Neuropsychiatric symptoms such as anxiety and depression are very common among PD patients and are closely related to the decline in patient quality of life[29]. In this study, serum IGF-1 levels were negatively correlated with HAMD and HAMA scores. IGF-1 promotes hippocampal neurogenesis and can improve anxiety-like behaviors[30]. In the forced swim test with rats, IGF-1 exerts neurotrophic effects to produce antidepressant-like effects[31]. The metabolite of IGF-1, cyclic glycine-proline (cGP), can exert neuroprotective effects by improving the function of IGF-1. After supplementation with blackcurrant anthocyanins (BCA), cGP content increased, and anxiety and depression scores in PD patients decreased, presumably related to the neurotrophic function of IGF-1[32]. After 2 weeks of antidepressant treatment with serotonin (5-HT) in rats, IGF-1 concentrations in the hippocampus were significantly increased compared with controls[33]. Although 5-HT and IGF-1 receptors are structurally and biologically distinct, the downstream signaling pathways of IGF-1 and 5-HT exhibit a high degree of overlap, and both play a role in signal transduction pathways. Their synergistic effects were shown to enhance neuronal synaptic plasticity[34].

In our study, we concluded that serum IGF-1 and EGF levels in patients with Parkinson’s disease were associated with neuropsychiatric and cognitive function, but we admit that these associations, as well as those of IGF-1 and EGF with nonmotor symptoms, need to be further validated for the following main reasons.
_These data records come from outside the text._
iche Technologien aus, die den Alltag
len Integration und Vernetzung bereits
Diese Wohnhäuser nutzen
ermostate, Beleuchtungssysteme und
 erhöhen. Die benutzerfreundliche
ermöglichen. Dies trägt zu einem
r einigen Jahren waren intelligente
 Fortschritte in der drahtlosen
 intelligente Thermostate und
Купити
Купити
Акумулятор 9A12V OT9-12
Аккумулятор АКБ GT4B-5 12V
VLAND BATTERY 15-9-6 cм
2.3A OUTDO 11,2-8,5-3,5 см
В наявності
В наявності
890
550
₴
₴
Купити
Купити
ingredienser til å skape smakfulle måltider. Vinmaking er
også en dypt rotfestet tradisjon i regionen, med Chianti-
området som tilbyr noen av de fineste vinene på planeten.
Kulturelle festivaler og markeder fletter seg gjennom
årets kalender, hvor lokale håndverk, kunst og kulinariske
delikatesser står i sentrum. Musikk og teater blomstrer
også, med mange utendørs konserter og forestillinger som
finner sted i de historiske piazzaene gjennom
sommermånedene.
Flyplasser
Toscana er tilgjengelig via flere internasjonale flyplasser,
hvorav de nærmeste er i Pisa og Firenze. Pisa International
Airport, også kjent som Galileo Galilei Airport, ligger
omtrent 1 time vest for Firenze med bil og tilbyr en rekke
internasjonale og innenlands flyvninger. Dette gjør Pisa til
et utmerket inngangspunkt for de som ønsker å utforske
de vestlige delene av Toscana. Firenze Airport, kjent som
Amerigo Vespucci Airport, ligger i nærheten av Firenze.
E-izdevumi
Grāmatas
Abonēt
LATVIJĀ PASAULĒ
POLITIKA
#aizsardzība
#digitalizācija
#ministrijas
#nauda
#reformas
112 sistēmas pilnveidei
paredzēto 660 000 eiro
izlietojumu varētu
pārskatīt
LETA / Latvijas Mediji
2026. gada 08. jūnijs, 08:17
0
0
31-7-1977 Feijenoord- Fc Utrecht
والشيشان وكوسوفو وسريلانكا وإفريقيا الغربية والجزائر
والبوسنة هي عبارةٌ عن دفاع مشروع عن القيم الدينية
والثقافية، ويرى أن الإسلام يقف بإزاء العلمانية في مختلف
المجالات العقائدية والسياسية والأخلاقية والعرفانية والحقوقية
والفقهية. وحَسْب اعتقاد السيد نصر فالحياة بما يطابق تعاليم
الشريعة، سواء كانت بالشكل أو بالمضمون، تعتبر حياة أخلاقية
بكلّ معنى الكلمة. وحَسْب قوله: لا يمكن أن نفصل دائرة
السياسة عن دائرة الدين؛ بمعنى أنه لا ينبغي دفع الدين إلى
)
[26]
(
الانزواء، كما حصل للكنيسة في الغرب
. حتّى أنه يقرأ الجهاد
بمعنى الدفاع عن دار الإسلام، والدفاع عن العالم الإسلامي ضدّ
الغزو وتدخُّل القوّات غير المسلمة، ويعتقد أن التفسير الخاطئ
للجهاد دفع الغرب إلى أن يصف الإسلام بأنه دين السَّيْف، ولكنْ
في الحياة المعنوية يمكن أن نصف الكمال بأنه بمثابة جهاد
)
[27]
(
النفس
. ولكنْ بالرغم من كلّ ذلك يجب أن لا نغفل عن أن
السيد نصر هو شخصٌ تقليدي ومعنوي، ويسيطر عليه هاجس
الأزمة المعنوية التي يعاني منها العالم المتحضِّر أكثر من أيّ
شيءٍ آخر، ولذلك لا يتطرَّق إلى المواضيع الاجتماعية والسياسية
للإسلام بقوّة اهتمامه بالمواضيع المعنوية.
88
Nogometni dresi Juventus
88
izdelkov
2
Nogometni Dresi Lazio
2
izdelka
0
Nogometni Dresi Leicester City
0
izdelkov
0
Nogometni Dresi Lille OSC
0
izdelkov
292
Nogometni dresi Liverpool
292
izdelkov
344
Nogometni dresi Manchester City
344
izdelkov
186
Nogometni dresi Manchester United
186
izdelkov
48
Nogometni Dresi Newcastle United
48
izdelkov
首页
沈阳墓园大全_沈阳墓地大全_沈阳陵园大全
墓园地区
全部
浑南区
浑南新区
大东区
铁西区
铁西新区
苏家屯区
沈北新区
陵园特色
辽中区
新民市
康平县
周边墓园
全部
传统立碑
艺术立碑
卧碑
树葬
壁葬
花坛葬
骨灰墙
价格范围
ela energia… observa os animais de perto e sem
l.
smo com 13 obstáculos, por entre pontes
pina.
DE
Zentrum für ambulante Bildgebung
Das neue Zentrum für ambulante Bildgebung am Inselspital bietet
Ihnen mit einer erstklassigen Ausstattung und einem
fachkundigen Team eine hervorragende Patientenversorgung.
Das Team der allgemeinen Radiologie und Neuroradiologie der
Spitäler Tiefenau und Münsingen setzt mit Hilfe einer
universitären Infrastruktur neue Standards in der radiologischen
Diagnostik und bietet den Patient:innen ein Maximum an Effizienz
First, this is a cross-sectional study, and the nonmotor symptom scale assessment and the factor levels were measured only at specific time points; dynamic monitoring was not performed. Second, the participants in this study were from the same clinical center. Therefore, the next step is to conduct clinical multicenter studies with more subjects and conduct dynamic monitoring of the levels of these factors.

Conclusions

This study shows that serum IGF-1 levels were correlated with the nonmotor symptoms of anxiety, depression, and cognitive dysfunction and that EGF levels were correlated with cognitive dysfunction. The combination of IGF-1 and EGF increased the value for a PD diagnosis. These findings indicate that monitoring IGF-1 and EGF may be potential biomarkers or treatment strategies for PD. Finally, to clarify the clinical significance of serum IGF-1 and EGF concentrations in PD patients, larger clinical and preclinical studies are needed to further explore the potential mechanism underlying changes in serum IGF-1 and EGF levels in patients with PD.